## [WORK TO BE COMPLETED]
Find how many lines in the material hold the word "Camandona", then state that number and nothing more.

[DATA SECTION Boundary: Start]

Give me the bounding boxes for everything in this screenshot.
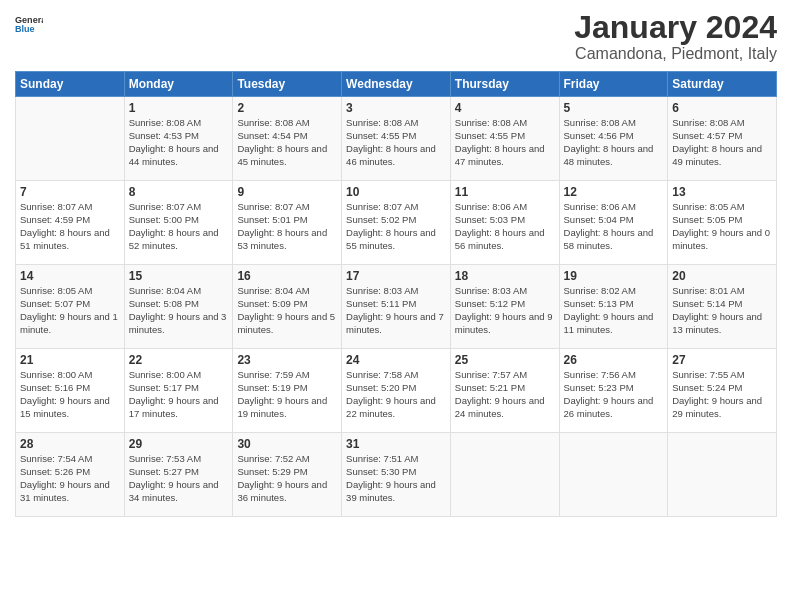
day-cell: 24Sunrise: 7:58 AM Sunset: 5:20 PM Dayli… [342, 349, 451, 433]
day-number: 27 [672, 353, 772, 367]
day-number: 9 [237, 185, 337, 199]
week-row-1: 1Sunrise: 8:08 AM Sunset: 4:53 PM Daylig… [16, 97, 777, 181]
col-thursday: Thursday [450, 72, 559, 97]
svg-text:General: General [15, 15, 43, 25]
day-cell: 11Sunrise: 8:06 AM Sunset: 5:03 PM Dayli… [450, 181, 559, 265]
day-number: 3 [346, 101, 446, 115]
day-cell: 23Sunrise: 7:59 AM Sunset: 5:19 PM Dayli… [233, 349, 342, 433]
day-number: 18 [455, 269, 555, 283]
day-number: 15 [129, 269, 229, 283]
day-number: 14 [20, 269, 120, 283]
day-info: Sunrise: 8:08 AM Sunset: 4:55 PM Dayligh… [455, 117, 555, 168]
day-cell: 1Sunrise: 8:08 AM Sunset: 4:53 PM Daylig… [124, 97, 233, 181]
day-info: Sunrise: 8:08 AM Sunset: 4:54 PM Dayligh… [237, 117, 337, 168]
day-number: 2 [237, 101, 337, 115]
col-saturday: Saturday [668, 72, 777, 97]
day-info: Sunrise: 8:06 AM Sunset: 5:04 PM Dayligh… [564, 201, 664, 252]
week-row-3: 14Sunrise: 8:05 AM Sunset: 5:07 PM Dayli… [16, 265, 777, 349]
day-info: Sunrise: 8:04 AM Sunset: 5:08 PM Dayligh… [129, 285, 229, 336]
day-cell: 16Sunrise: 8:04 AM Sunset: 5:09 PM Dayli… [233, 265, 342, 349]
day-info: Sunrise: 8:03 AM Sunset: 5:11 PM Dayligh… [346, 285, 446, 336]
day-number: 6 [672, 101, 772, 115]
day-cell: 6Sunrise: 8:08 AM Sunset: 4:57 PM Daylig… [668, 97, 777, 181]
col-friday: Friday [559, 72, 668, 97]
day-cell: 31Sunrise: 7:51 AM Sunset: 5:30 PM Dayli… [342, 433, 451, 517]
day-info: Sunrise: 8:00 AM Sunset: 5:17 PM Dayligh… [129, 369, 229, 420]
day-cell: 29Sunrise: 7:53 AM Sunset: 5:27 PM Dayli… [124, 433, 233, 517]
page-container: General Blue January 2024 Camandona, Pie… [0, 0, 792, 527]
col-monday: Monday [124, 72, 233, 97]
day-cell: 9Sunrise: 8:07 AM Sunset: 5:01 PM Daylig… [233, 181, 342, 265]
calendar-body: 1Sunrise: 8:08 AM Sunset: 4:53 PM Daylig… [16, 97, 777, 517]
day-number: 24 [346, 353, 446, 367]
day-info: Sunrise: 8:04 AM Sunset: 5:09 PM Dayligh… [237, 285, 337, 336]
day-info: Sunrise: 7:51 AM Sunset: 5:30 PM Dayligh… [346, 453, 446, 504]
day-number: 5 [564, 101, 664, 115]
day-cell: 17Sunrise: 8:03 AM Sunset: 5:11 PM Dayli… [342, 265, 451, 349]
logo: General Blue [15, 10, 43, 38]
subtitle: Camandona, Piedmont, Italy [574, 45, 777, 63]
day-number: 19 [564, 269, 664, 283]
day-cell: 7Sunrise: 8:07 AM Sunset: 4:59 PM Daylig… [16, 181, 125, 265]
day-info: Sunrise: 7:55 AM Sunset: 5:24 PM Dayligh… [672, 369, 772, 420]
day-info: Sunrise: 8:02 AM Sunset: 5:13 PM Dayligh… [564, 285, 664, 336]
col-wednesday: Wednesday [342, 72, 451, 97]
day-info: Sunrise: 8:01 AM Sunset: 5:14 PM Dayligh… [672, 285, 772, 336]
day-cell: 22Sunrise: 8:00 AM Sunset: 5:17 PM Dayli… [124, 349, 233, 433]
day-number: 23 [237, 353, 337, 367]
day-info: Sunrise: 8:07 AM Sunset: 4:59 PM Dayligh… [20, 201, 120, 252]
header: General Blue January 2024 Camandona, Pie… [15, 10, 777, 63]
day-cell: 26Sunrise: 7:56 AM Sunset: 5:23 PM Dayli… [559, 349, 668, 433]
day-cell: 27Sunrise: 7:55 AM Sunset: 5:24 PM Dayli… [668, 349, 777, 433]
day-cell: 25Sunrise: 7:57 AM Sunset: 5:21 PM Dayli… [450, 349, 559, 433]
day-info: Sunrise: 8:08 AM Sunset: 4:57 PM Dayligh… [672, 117, 772, 168]
day-number: 22 [129, 353, 229, 367]
day-info: Sunrise: 8:08 AM Sunset: 4:56 PM Dayligh… [564, 117, 664, 168]
day-info: Sunrise: 7:56 AM Sunset: 5:23 PM Dayligh… [564, 369, 664, 420]
day-cell [668, 433, 777, 517]
day-cell: 13Sunrise: 8:05 AM Sunset: 5:05 PM Dayli… [668, 181, 777, 265]
day-cell: 30Sunrise: 7:52 AM Sunset: 5:29 PM Dayli… [233, 433, 342, 517]
day-info: Sunrise: 8:05 AM Sunset: 5:07 PM Dayligh… [20, 285, 120, 336]
day-cell [559, 433, 668, 517]
day-number: 10 [346, 185, 446, 199]
day-info: Sunrise: 8:08 AM Sunset: 4:53 PM Dayligh… [129, 117, 229, 168]
day-number: 17 [346, 269, 446, 283]
day-info: Sunrise: 8:00 AM Sunset: 5:16 PM Dayligh… [20, 369, 120, 420]
day-cell: 14Sunrise: 8:05 AM Sunset: 5:07 PM Dayli… [16, 265, 125, 349]
col-sunday: Sunday [16, 72, 125, 97]
day-info: Sunrise: 8:07 AM Sunset: 5:00 PM Dayligh… [129, 201, 229, 252]
day-info: Sunrise: 8:07 AM Sunset: 5:01 PM Dayligh… [237, 201, 337, 252]
day-number: 11 [455, 185, 555, 199]
day-cell: 28Sunrise: 7:54 AM Sunset: 5:26 PM Dayli… [16, 433, 125, 517]
day-info: Sunrise: 7:58 AM Sunset: 5:20 PM Dayligh… [346, 369, 446, 420]
day-cell: 2Sunrise: 8:08 AM Sunset: 4:54 PM Daylig… [233, 97, 342, 181]
day-number: 7 [20, 185, 120, 199]
day-cell: 3Sunrise: 8:08 AM Sunset: 4:55 PM Daylig… [342, 97, 451, 181]
day-info: Sunrise: 7:53 AM Sunset: 5:27 PM Dayligh… [129, 453, 229, 504]
day-number: 1 [129, 101, 229, 115]
day-number: 20 [672, 269, 772, 283]
title-block: January 2024 Camandona, Piedmont, Italy [574, 10, 777, 63]
day-cell [450, 433, 559, 517]
day-info: Sunrise: 8:08 AM Sunset: 4:55 PM Dayligh… [346, 117, 446, 168]
col-tuesday: Tuesday [233, 72, 342, 97]
day-info: Sunrise: 8:03 AM Sunset: 5:12 PM Dayligh… [455, 285, 555, 336]
day-cell [16, 97, 125, 181]
day-info: Sunrise: 8:07 AM Sunset: 5:02 PM Dayligh… [346, 201, 446, 252]
day-number: 12 [564, 185, 664, 199]
day-number: 26 [564, 353, 664, 367]
day-cell: 18Sunrise: 8:03 AM Sunset: 5:12 PM Dayli… [450, 265, 559, 349]
week-row-2: 7Sunrise: 8:07 AM Sunset: 4:59 PM Daylig… [16, 181, 777, 265]
week-row-5: 28Sunrise: 7:54 AM Sunset: 5:26 PM Dayli… [16, 433, 777, 517]
main-title: January 2024 [574, 10, 777, 45]
logo-icon: General Blue [15, 10, 43, 38]
day-info: Sunrise: 7:57 AM Sunset: 5:21 PM Dayligh… [455, 369, 555, 420]
day-number: 8 [129, 185, 229, 199]
day-number: 13 [672, 185, 772, 199]
day-info: Sunrise: 7:52 AM Sunset: 5:29 PM Dayligh… [237, 453, 337, 504]
day-info: Sunrise: 8:05 AM Sunset: 5:05 PM Dayligh… [672, 201, 772, 252]
day-number: 30 [237, 437, 337, 451]
day-cell: 4Sunrise: 8:08 AM Sunset: 4:55 PM Daylig… [450, 97, 559, 181]
day-cell: 10Sunrise: 8:07 AM Sunset: 5:02 PM Dayli… [342, 181, 451, 265]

[DATA SECTION Boundary: End]

## [SOLUTION TO THIS TASK]
4